The implementation of the NIS-2 requirements (Network and Information Security Directive 2 of the EU) into German law is stalling. As indicated in a recent article, the government draft for the law concerning the Federal Office for Information Security and Information Technology Security of Institutions (BSI Act, BSIG), dated October 2nd, 2024, has not been passed. This legislative gap requires a complete re-initiation of the process following the recent elections.
The NIS-2 directive offers clear and detailed regulations; however, the law-making process is currently bogged down despite extensive discussions with stakeholders. While the legislative proposal (BSIG-RegE) had advanced, the impending elections stalled the progress significantly. The expectations are that the core obligations will remain unchanged when the legislative process resumes.

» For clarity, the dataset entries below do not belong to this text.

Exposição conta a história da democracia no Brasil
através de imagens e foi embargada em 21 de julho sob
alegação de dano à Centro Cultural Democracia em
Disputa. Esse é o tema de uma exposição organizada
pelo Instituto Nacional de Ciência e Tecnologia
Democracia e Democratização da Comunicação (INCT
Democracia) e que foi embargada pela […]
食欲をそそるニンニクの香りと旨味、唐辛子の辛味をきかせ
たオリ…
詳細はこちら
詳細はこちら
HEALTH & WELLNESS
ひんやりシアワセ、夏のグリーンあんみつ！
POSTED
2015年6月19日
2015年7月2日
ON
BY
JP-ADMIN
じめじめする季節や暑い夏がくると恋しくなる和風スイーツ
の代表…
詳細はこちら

This article underscores the existing parallels and differences between the BSIG-RegE and the General Data Protection Regulation (GDPR). For instance, both legal frameworks necessitate protective measures to ensure data security, specifically according to sections 30 and 31 of BSIG-RegE, and Article 32 of GDPR. Additionally, the laws impose reporting requirements if the established safety measures fail, as outlined in section 32 of BSIG-RegE, and Articles 33 and 34 of GDPR.

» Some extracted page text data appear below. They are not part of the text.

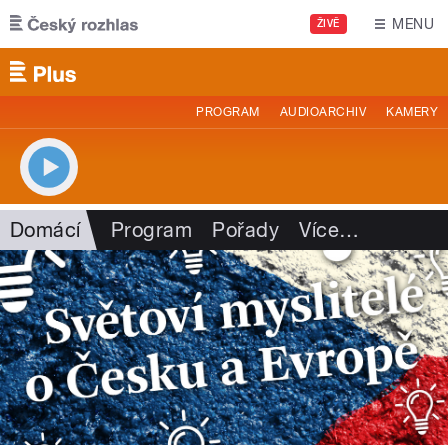
Přejít k hlavnímu obsahu
MENU
ŽIVĚ
PROGRAM
AUDIOARCHIV
KAMERY
Domácí
Program
Pořady
Více
…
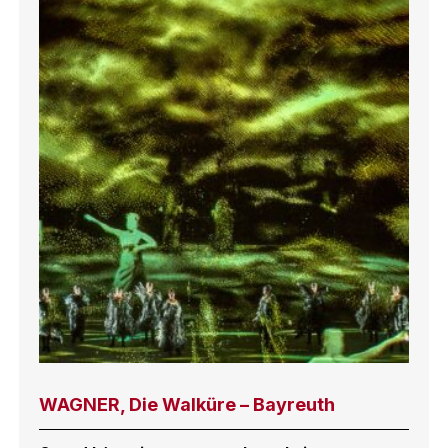
WAGNER, Die Walküre – Bayreuth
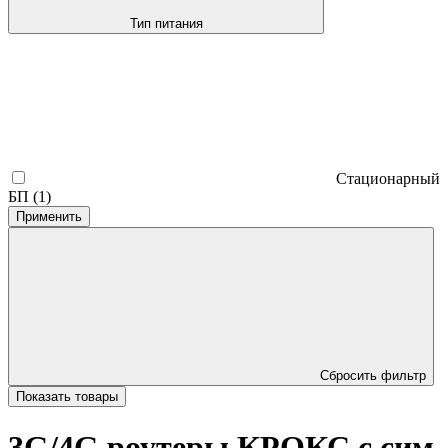
Тип питания
Стационарный
БП
(1)
Применить
Сбросить фильтр
Показать
товары
3G/4G роутеры КРОКС с сим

However, not all provisions are aligned. The BSIG-RegE introduces a unique registration obligation under section 33, absent from the GDPR. Similarly, the requirement for management to conduct training (section 38 of BSIG-RegE) does not find a counterpart in GDPR, highlighting a distinct approach in the German law framework compared to the EU's broader regulations.

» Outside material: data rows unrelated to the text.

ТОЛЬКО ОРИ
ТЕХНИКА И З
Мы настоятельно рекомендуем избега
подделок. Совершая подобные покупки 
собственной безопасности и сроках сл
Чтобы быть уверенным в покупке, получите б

Moving beyond the NIS-2 discussion, the broader context of data protection in Germany is a pressing issue. As outlined in another keenly observed piece, Germany’s restrictive data protection strategy starkly contrasts the EU's push for innovation via the European Health Data Space (EHDS). The same article details how almost every German law related to health data consists of its own data protection stipulations, adding layers of complexity to the legal landscape.
In Germany, cloud service providers must recently demonstrate compliance with a C5 certification or equivalent security standards per section 393 of the Social Code V (SGB V). Additionally, digital health applications (DiGA) face rigorous hosting mandates, restricting health data storage to within the EU/EEA boundaries. Transfers to third countries are only permitted under strict regulatory measures.
Furthermore, Berlin's hospitals are bound by section 24 of the State Hospital Act, confining health data processing to either within the hospital or through cooperative agreements with other hospitals. External service providers must be reported to the Senate Administration. In contrast, the GDPR allows greater flexibility in transferring data to third countries using standard contractual clauses, emphasizing a stark distinction between German and EU data handling practices.
While France, the Netherlands, and Denmark advance digital innovations, utilizing national health data spaces and AI-driven diagnostics, Germany is still deliberating essential legal frameworks for digital patient records and telemedicine. This emphasis on strict data protection in Germany could be deemed an innovation barrier, as other European nations are actively promoting technological integration in healthcare.
In a related matter, the Federal Data Protection and Information Commissioner (Edöb) has concluded a preliminary clarification regarding personal data utilization on the X platform for training the AI Grok. Reports emerged last year that the platform was using users' data without consent. The Edöb has reinforced that users retain the right to object to the use of their public contributions for AI training.
According to the Edöb, Twitter International Unlimited Company (TIUC) has provided detailed information about the processing of public contributions aimed at training machine learning and AI models, including generative models. As of July 16, 2024, users can opt out of their contributions being used by adjusting privacy settings, a move recognized by the Edöb as fulfilling legal requirements.
In conclusion, the complexities and emerging challenges in the landscape of data protection—whether stemming from the NIS-2 directives, BSIG implementation, GDPR tensions, or national versus EU standards—highlight a dynamic discussion on regulation versus innovation. While Germany grapples with its stringent data policies, the pressing need for balancing safety and encouraging technological growth in healthcare and other sectors becomes ever more critical.